Government-controlled mortgage buyer Freddie Mac managed a narrower loss of $1.7 billion for the October-December quarter of last year. But it has asked for an additional $500 million in federal aid — up from the $100 million it sought in the previous quarter.

Freddie Mac also posted a $19.8 billion loss for all of 2010.

The government rescued Freddie Mac and sibling company Fannie Mae in September 2008 to cover their losses on soured mortgage loans. It estimates the bailouts will cost taxpayers as much as $259 billion.

Freddie Mac's October-December loss attributable to common stockholders works out to 53 cents a share. It takes into account $1.6 billion in dividend payments to the government. It compares with a loss of $7.8 billion, or $2.39 a share, in the fourth quarter of 2009.

The company said the recovery of the housing market is still fragile.

"As we begin 2011, the housing recovering remains vulnerable to high levels of unemployment, delinquencies and foreclosures," Chief Executive Charles Haldeman said in a statement. "We expect national home prices to decline this year as housing will continue to take some time to recover."

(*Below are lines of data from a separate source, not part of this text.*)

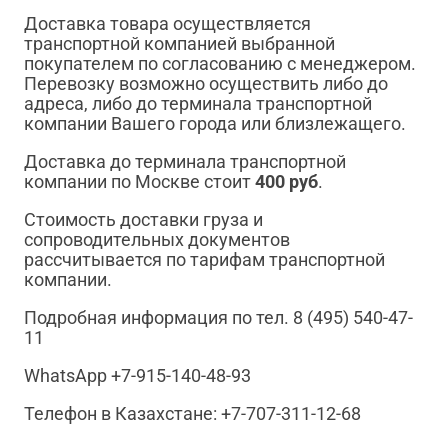
Доставка товара осуществляется
транспортной компанией выбранной
покупателем по согласованию с менеджером.
Перевозку возможно осуществить либо до
адреса, либо до терминала транспортной
компании Вашего города или близлежащего.
Доставка до терминала транспортной
компании по Москве стоит
400 руб
.
Стоимость доставки груза и
сопроводительных документов
рассчитывается по тарифам транспортной
компании.
Подробная информация по тел. 8 (495) 540-47-
11
WhatsApp +7-915-140-48-93
Телефон в Казахстане: +7-707-311-12-68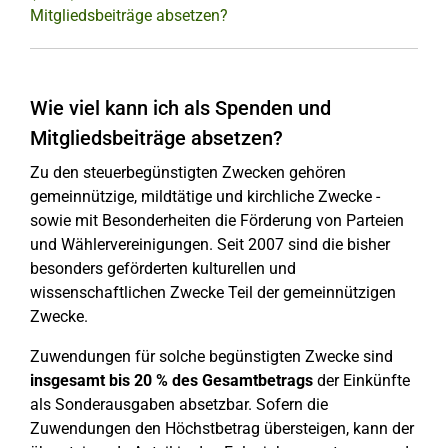
Mitgliedsbeiträge absetzen?
Wie viel kann ich als Spenden und
Mitgliedsbeiträge absetzen?
Zu den steuerbegünstigten Zwecken gehören
gemeinnützige, mildtätige und kirchliche Zwecke -
sowie mit Besonderheiten die Förderung von Parteien
und Wählervereinigungen. Seit 2007 sind die bisher
besonders geförderten kulturellen und
wissenschaftlichen Zwecke Teil der gemeinnützigen
Zwecke.
Zuwendungen für solche begünstigten Zwecke sind
insgesamt bis 20 % des Gesamtbetrags
der Einkünfte
als Sonderausgaben absetzbar. Sofern die
Zuwendungen den Höchstbetrag übersteigen, kann der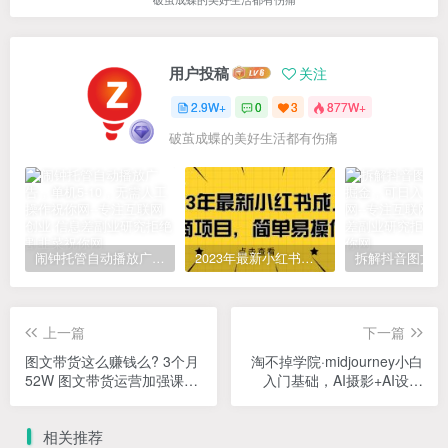
用户投稿
关注
2.9W+
0
3
877W+
破茧成蝶的美好生活都有伤痛
闹钟托管自动播放广告，单机5-10，无需人工操作
2023年最新小红书成人电商项目，简单易操作【详细教程】
上一篇
下一篇
图文带货这么赚钱么? 3个月
淘不掉学院·midjourney小白
52W 图文带货运营加强课
入门基础，​AI摄影+AI设计
【揭秘】
+AI绘画-AIGC作图
相关推荐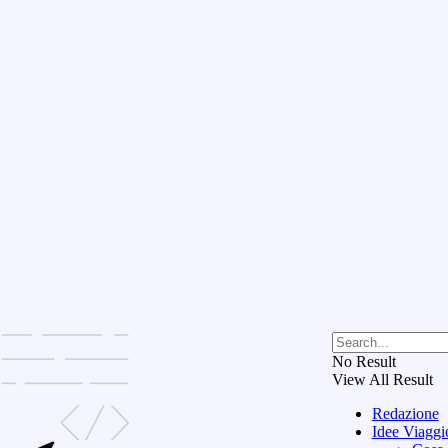
No Result
View All Result
Redazione
Idee Viaggi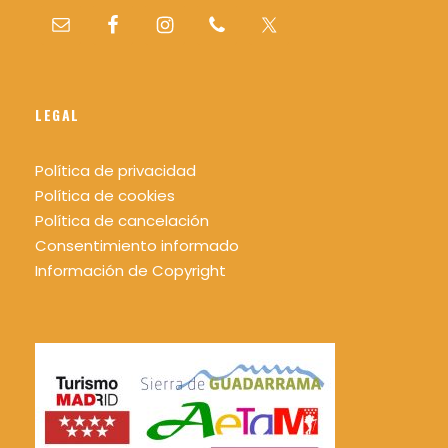
LEGAL
Política de privacidad
Política de cookies
Política de cancelación
Consentimiento informado
Información de Copyright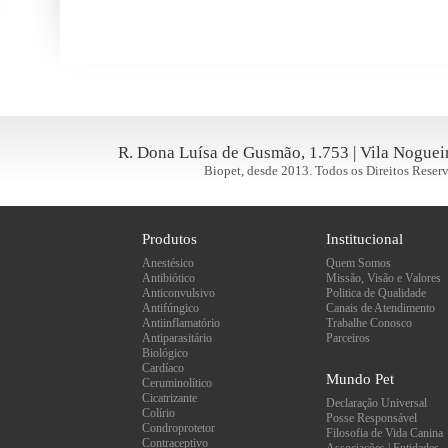
R. Dona Luísa de Gusmão, 1.753 | Vila Nogueir
Biopet, desde 2013. Todos os Direitos Reserv
Produtos
Institucional
Anestésico
Quem Somos
Antibiótico
Missão, Visão e Valores
Anticonvulsivo
Politica de Qualidade
Antifúngico
Canais de Atendimento
Antiinflamatório
Trabalhe Conosco
Antiparasitário
Parceiros
Biológico
Cardíaco
Mundo Pet
Ceruminolítico
Cicatrizante
Declaração Universal
Colírio
Posse Responsável
Condroprotetor
Filosofia de Vida Canina
Contraceptivo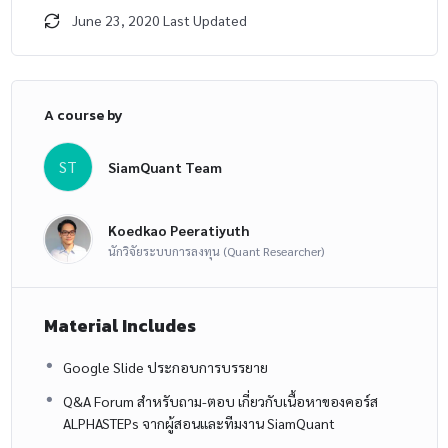
June 23, 2020 Last Updated
A course by
ST
SiamQuant Team
Koedkao Peeratiyuth
นักวิจัยระบบการลงทุน (Quant Researcher)
Material Includes
Google Slide ประกอบการบรรยาย
Q&A Forum สำหรับถาม-ตอบ เกี่ยวกับเนื้อหาของคอร์ส
ALPHASTEPs จากผู้สอนและทีมงาน SiamQuant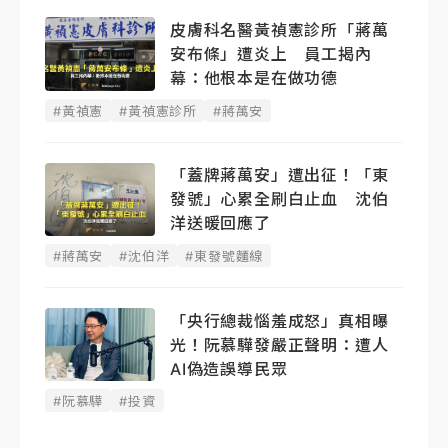
皮膚科名醫黃禎憲診所「蔣萬
安布條」遭炎上 員工揭內
幕：他根本是在做功德
#黃禎憲
#黃禎憲診所
#蔣萬安
「蓋牌蔣萬安」遭出征！「東
發號」心累全刷白止血 沈伯
洋送暖回應了
#蔣萬安
#沈伯洋
#東發號麵線
「央行總裁惱羞成怒」真相曝
光！阮慕驊發嚴正聲明： 遭人
AI偽造誤導民眾
#阮慕驊
#投資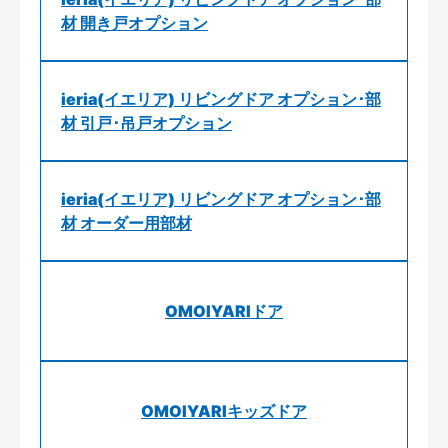
材 開き戸オプション
ieria(イエリア) リビングドア オプション･部
材 引戸･吊戸オプション
ieria(イエリア) リビングドア オプション･部
材 オーダー用部材
OMOIYARIドア
OMOIYARIキッズドア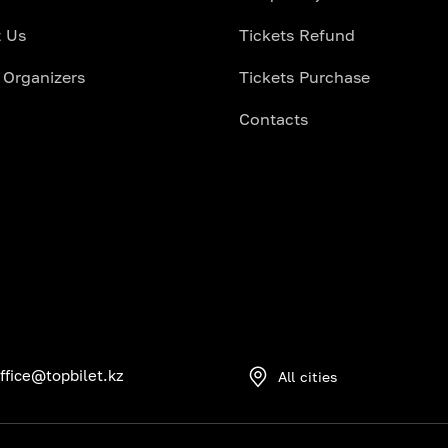
 Us
Tickets Refund
 Organizers
Tickets Purchase
Contacts
ffice@topbilet.kz
All cities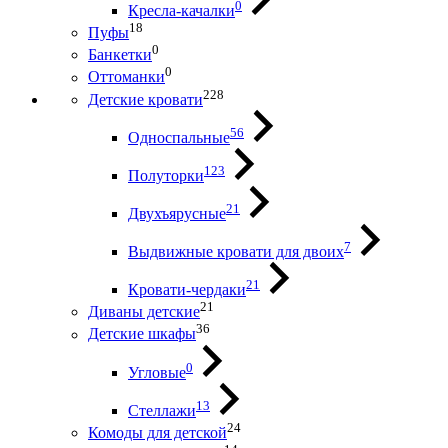
0
Кресла-качалки
18
Пуфы
0
Банкетки
0
Оттоманки
228
Детские кровати
56
Односпальные
123
Полуторки
21
Двухъярусные
7
Выдвижные кровати для двоих
21
Кровати-чердаки
21
Диваны детские
36
Детские шкафы
0
Угловые
13
Стеллажи
24
Комоды для детской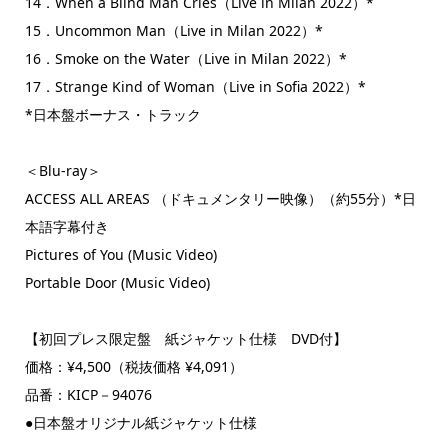
14．When a Blind Man Cries（Live in Milan 2022）*
15．Uncommon Man（Live in Milan 2022）*
16．Smoke on the Water（Live in Milan 2022）*
17．Strange Kind of Woman（Live in Sofia 2022）*
*日本盤ボーナス・トラック
＜Blu-ray＞
ACCESS ALL AREAS （ドキュメンタリー映像）（約55分）*日
本語字幕付き
Pictures of You (Music Video)
Portable Door (Music Video)
【初回プレス限定盤 紙ジャケット仕様 DVD付】
価格：¥4,500（税抜価格 ¥4,091）
品番：KICP－94076
●日本盤オリジナル紙ジャケット仕様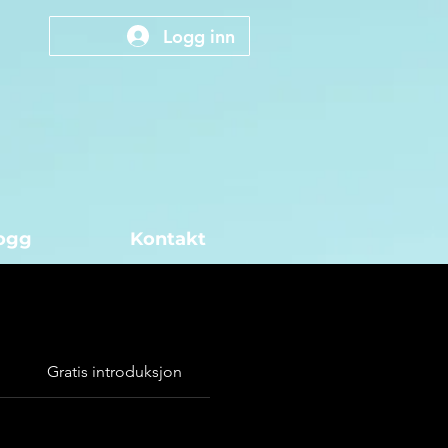
Logg inn
logg
Kontakt
Gratis introduksjon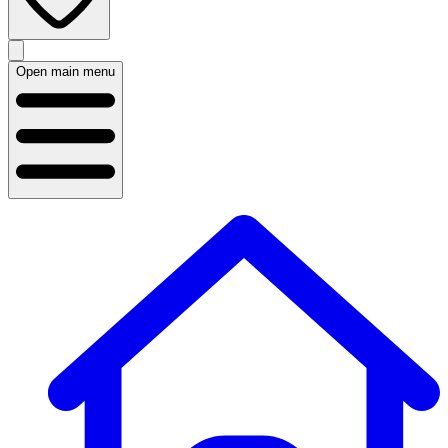
Open main menu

Fannie Mae and Freddie Mac own or guarantee about half of all mortgages in the U.S., or nearly 31 million home loans worth more than $5 trillion. Along with other federal agencies, they played some part in almost 90 percent of new mortgages over the past year.

Fannie and Freddie buy home loans from banks and other lenders, package them into bonds with a guarantee against default and sell them to investors around the world.

The government's estimated cost of bailing out the mortgage giants far exceeds the $132.3 billion they have received from taxpayers so far. That would make theirs the costliest bailout of the financial crisis.

The two have been hit by massive losses on risky mortgages purchased from 2005 through 2008. The companies have tightened their lending standards after those loans started to go bad. Default rates on new loans are far lower.

The Obama administration unveiled a plan earlier this month to slowly dissolve the two mortgage giants. The aim is to shrink the government's role in the mortgage system. The proposal would remake decades of federal policy aimed at getting Americans to buy homes and probably would make home loans more expensive.

Exactly how far the government's role in mortgages would be reduced was left to Congress to decide. But all three options the administration presented would create a housing finance system that relies far more on private money.